真相・ニュースの現場から:ラグジュアリースイート?国税当局が目を付けた聖地・高野山の今

真相・ニュースの現場から

毎日新聞 2026/9/10 04:31(最終更新 9/10 04:31) 有料記事 2229文字
高野山行きのケーブルカー乗り場。標高差約300メートルを5分で昇降する人気の乗り物で、訪日客が長い列をつくっていた=和歌山県高野町の極楽橋駅で2026年8月10日午前10時45分、飯塚りりん撮影

 7月上旬、30代の女性がX(ツイッター)でつぶやいた投稿が話題になった。

 「お寺って、営利追求するものなんだっけ?」

 女性が取り上げたのは、標高800メートルの山上に広がる平地に117の寺院が建ち並ぶ、仏教の一大聖地・高野山(和歌山県高野町)。

 1200年以上にわたって修行僧や参拝客を迎え入れ、信仰を集めてきた「宗教都市」で起きている異変を追った。

祖母の夢をかなえるため

 女性は大阪市在住。「いつか高野山の宿坊に泊まってみたい」という祖母の長年の夢をかなえるため、祖母と母親を連れて高野山を訪れるつもりでいた。

 4年前、女性は高野山の宿坊に泊まった経験があった。

 枯れ山水の美しい庭園を望み、布団とポットが置かれただけの簡素な部屋だった。

 知識豊富な住職の案内で歩いた夜の高野山の散策が楽しく、宿泊者同士の連帯感もあって、良い思い出しかなかった。

 ところが、だ。予約サイトを開いて目を疑った。

 以前は1泊の宿泊代が1万円もかからなかったと記憶していたが、多くが6万~7万円に値上がりしていた。

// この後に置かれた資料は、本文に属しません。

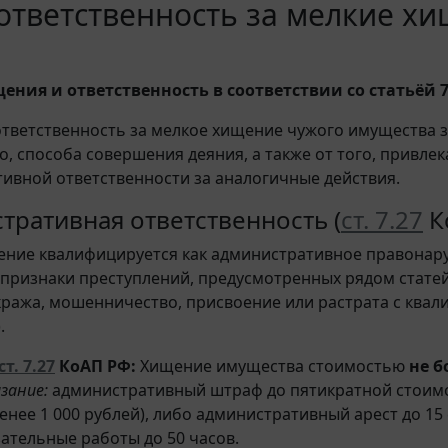
ответственность за мелкие хи
ения и ответственность в соответствии со статьёй 7
 ответственность за мелкое хищение чужого имущества 
, способа совершения деяния, а также от того, привлек
ивной ответственности за аналогичные действия.
тративная ответственность (
ст. 7.27
К
ние квалифицируется как административное правонар
 признаки преступлений, предусмотренных рядом стате
кража, мошенничество, присвоение или растрата с кв
.
ст. 7.27
КоАП РФ:
Хищение имущества стоимостью
не б
зание:
административный штраф до пятикратной стоим
енее 1 000 рублей), либо административный арест до 15 
ательные работы до 50 часов.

 3人だと1泊で40万円を超える宿坊もあり、とても手を出せる値段ではなかった。

 「どう考えても暴利でしょ」

 Xに投稿すると、2000回近く再投稿され、賛否の声が渦巻いた。

 <主な内容> ・宿坊、価格高騰の背景は ・「わざわざ旅行する価値がある」観光地 ・「テーマパークみたい」

 ・Xに投稿した女性は結局…

ミシュランが三つ星

 高野山は弘法大師・空海が816年に開いた。